[EXERCISE] Your answer should repeat exactly the lines from the one holding "ロナウイルス感染症の影響" through the end of the data, and it should contain no pictures.

[Items listed in a dataset]
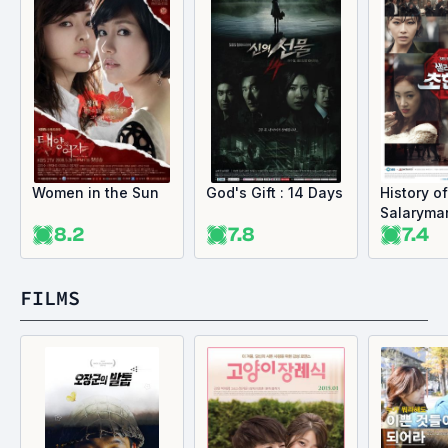
Women in the Sun
God's Gift : 14 Days
History of
Salaryma
8.2
7.8
7.4
FILMS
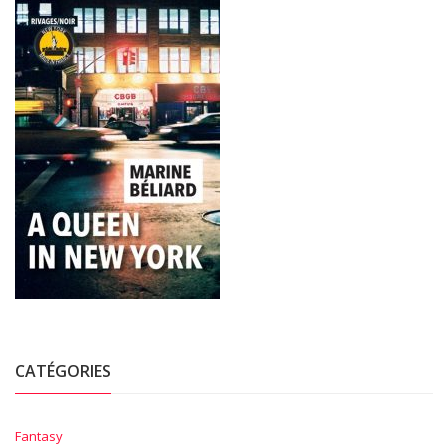
CATÉGORIES
Fantasy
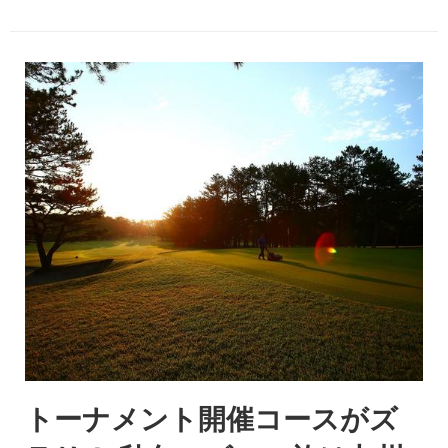
トーナメント開催コースがズ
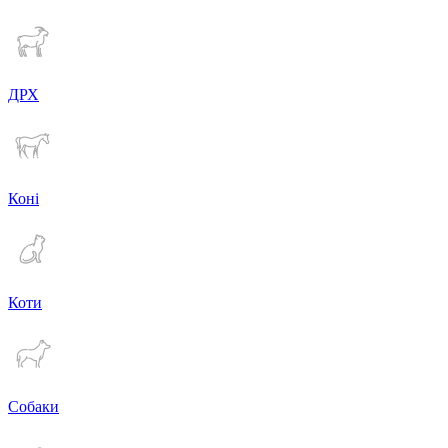
ДРХ
Коні
Коти
Собаки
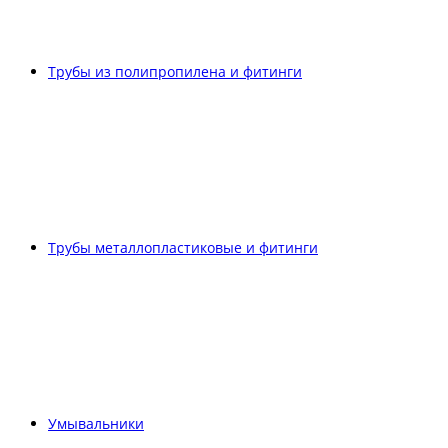
Трубы из полипропилена и фитинги
Трубы металлопластиковые и фитинги
Умывальники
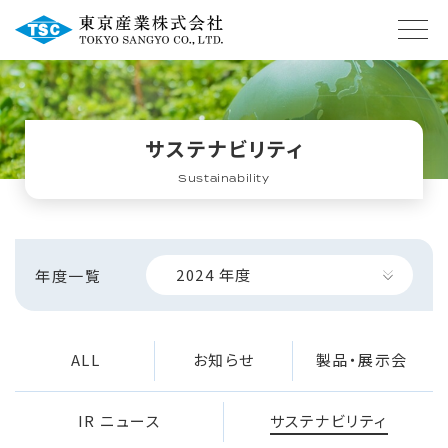
サステナビリティ
Sustainability
2024
年度
年度一覧
ALL
お知らせ
製品・展示会
IR ニュース
サステナビリティ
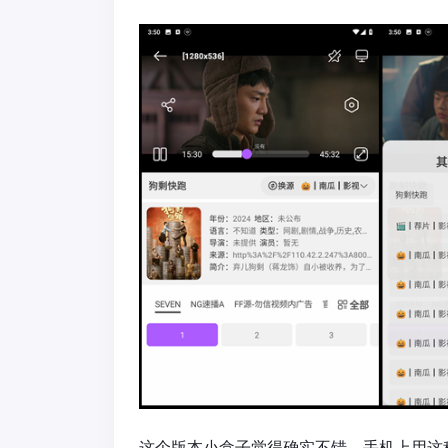
这个版本小盒子觉得确实不错，手机上用这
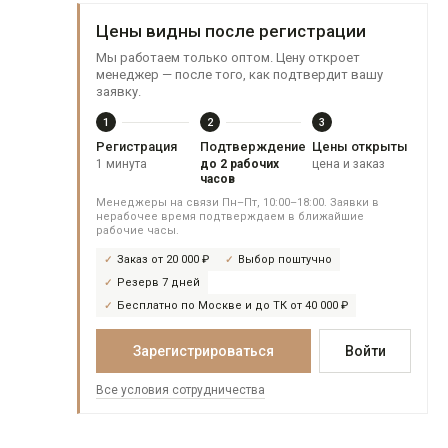
Цены видны после регистрации
Мы работаем только оптом. Цену откроет
менеджер — после того, как подтвердит вашу
заявку.
1
2
3
Регистрация
Подтверждение
Цены открыты
1 минута
до 2 рабочих
цена и заказ
часов
Менеджеры на связи Пн–Пт, 10:00–18:00. Заявки в
нерабочее время подтверждаем в ближайшие
рабочие часы.
Заказ от 20 000 ₽
Выбор поштучно
Резерв 7 дней
Бесплатно по Москве и до ТК от 40 000 ₽
Зарегистрироваться
Войти
Все условия сотрудничества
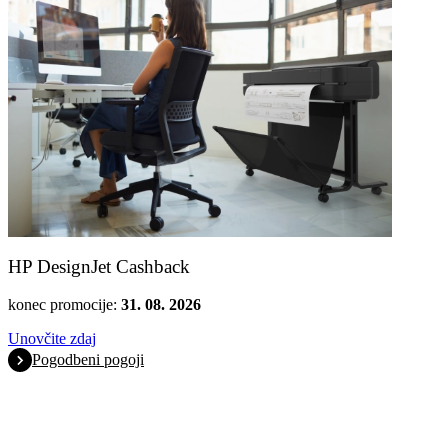
HP DesignJet Cashback
konec promocije:
31. 08. 2026
Unovčite zdaj
Pogodbeni pogoji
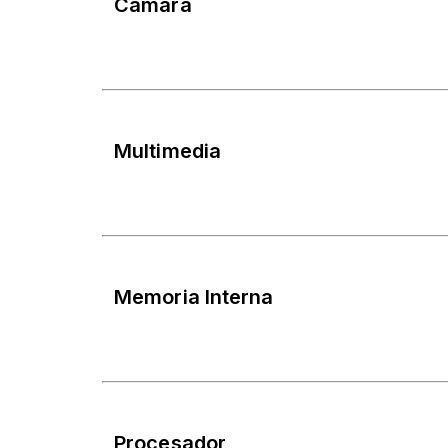
Cámara
Multimedia
Memoria Interna
Procesador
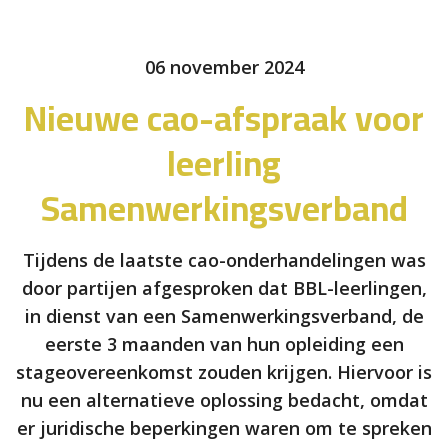
06 november 2024
Nieuwe cao-afspraak voor
leerling
Samenwerkingsverband
Tijdens de laatste cao-onderhandelingen was
door partijen afgesproken dat BBL-leerlingen,
in dienst van een Samenwerkingsverband, de
eerste 3 maanden van hun opleiding een
stageovereenkomst zouden krijgen. Hiervoor is
nu een alternatieve oplossing bedacht, omdat
er juridische beperkingen waren om te spreken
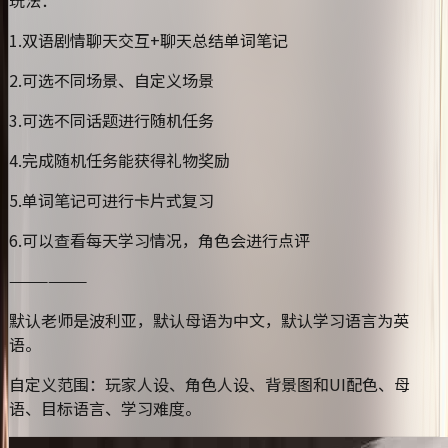
1.双语剧情聊天交互+聊天总结单词笔记
2.可选不同场景、自定义场景
3.可选不同话题进行随机任务
4.完成随机任务能获得礼物奖励
5.单词笔记可进行卡片式复习
6.可以查看每天学习情况，角色会进行点评
——————
默认老师是波利亚，默认母语为中文，默认学习语言为英
语。
自定义范围：玩家人设、角色人设、背景图和UI配色、母
语、目标语言、学习难度。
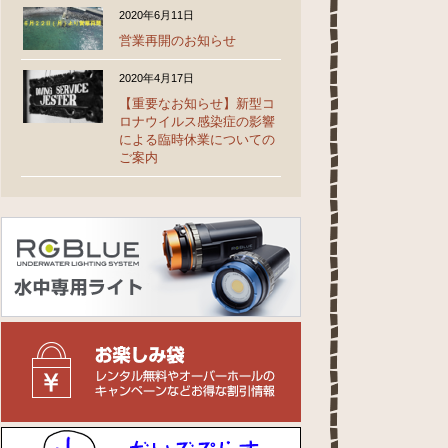
2020年6月11日
営業再開のお知らせ
2020年4月17日
【重要なお知らせ】新型コ
ロナウイルス感染症の影響
による臨時休業についての
ご案内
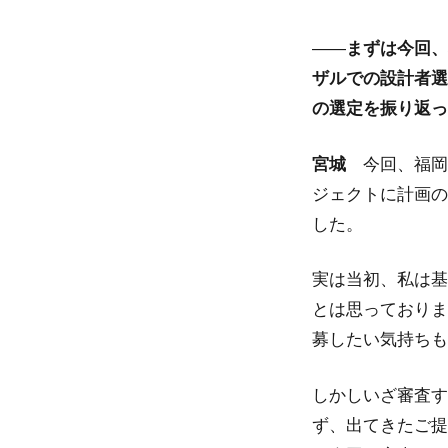
――
まずは今回、
ザルでの設計者選
の選定を振り返っ
宮城
今回、福岡
ジェクトに計画の
した。
実は当初、私は基
とは思っておりま
募したい気持ちも
しかしいざ審査す
ず、出てきたご提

[ANSWER SPACE]
ロナウイルス感染症の影響
による臨時休業についての
ご案内
――
まずは今回、
ザルでの設計者選
の選定を振り返っ
宮城
今回、福岡
ジェクトに計画の
した。
実は当初、私は基
とは思っておりま
募したい気持ちも
しかしいざ審査す
ず、出てきたご提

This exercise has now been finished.